Extracted page text data
⁂

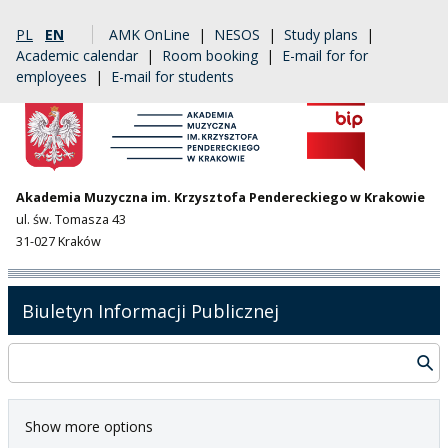
PL
EN
AMK OnLine
|
NESOS
|
Study plans
|
Academic calendar
|
Room booking
|
E-mail for for
employees
|
E-mail for students
Akademia Muzyczna im. Krzysztofa Pendereckiego w Krakowie
ul. św. Tomasza 43
31-027 Kraków
Biuletyn Informacji Publicznej
Show more options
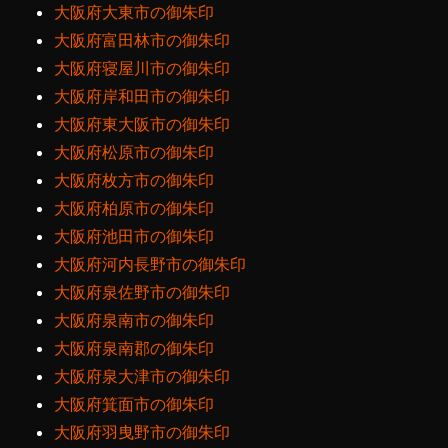
大阪府大東市の御朱印
大阪府富田林市の御朱印
大阪府寝屋川市の御朱印
大阪府岸和田市の御朱印
大阪府東大阪市の御朱印
大阪府松原市の御朱印
大阪府枚方市の御朱印
大阪府柏原市の御朱印
大阪府池田市の御朱印
大阪府河内長野市の御朱印
大阪府泉佐野市の御朱印
大阪府泉南市の御朱印
大阪府泉南郡の御朱印
大阪府泉大津市の御朱印
大阪府箕面市の御朱印
大阪府羽曳野市の御朱印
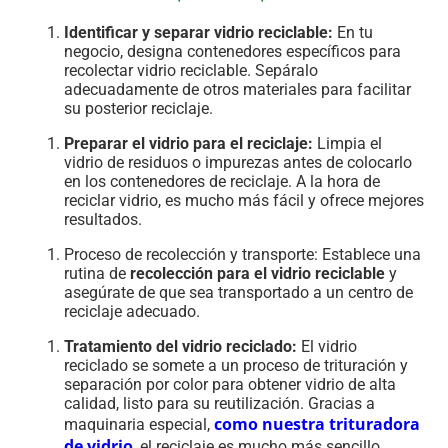
Identificar y separar vidrio reciclable:
En tu
negocio, designa contenedores específicos para
recolectar vidrio reciclable. Sepáralo
adecuadamente de otros materiales para facilitar
su posterior reciclaje.
Preparar el vidrio para el reciclaje:
Limpia el
vidrio de residuos o impurezas antes de colocarlo
en los contenedores de reciclaje. A la hora de
reciclar vidrio, es mucho más fácil y ofrece mejores
resultados.
Proceso de recolección y transporte: Establece una
rutina de
recolección para el vidrio reciclable
y
asegúrate de que sea transportado a un centro de
reciclaje adecuado.
Tratamiento del vidrio reciclado:
El vidrio
reciclado se somete a un proceso de trituración y
separación por color para obtener vidrio de alta
calidad, listo para su reutilización. Gracias a
como nuestra trituradora
maquinaria especial,
de vidrio
, el reciclaje es mucho más sencillo.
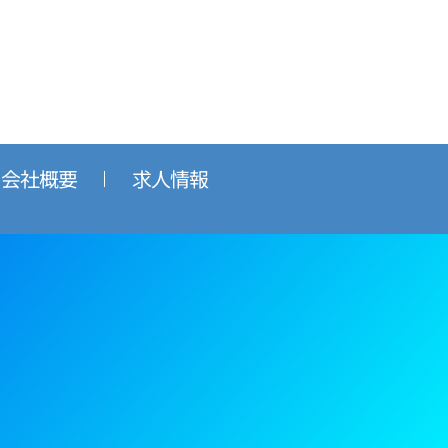
会社概要
求人情報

⁂

Exercise |
Read through the data above. Report each line that has the word "mucho".

Output |
reciclar vidrio, es mucho más fácil y ofrece mejores
, el reciclaje es mucho más sencillo.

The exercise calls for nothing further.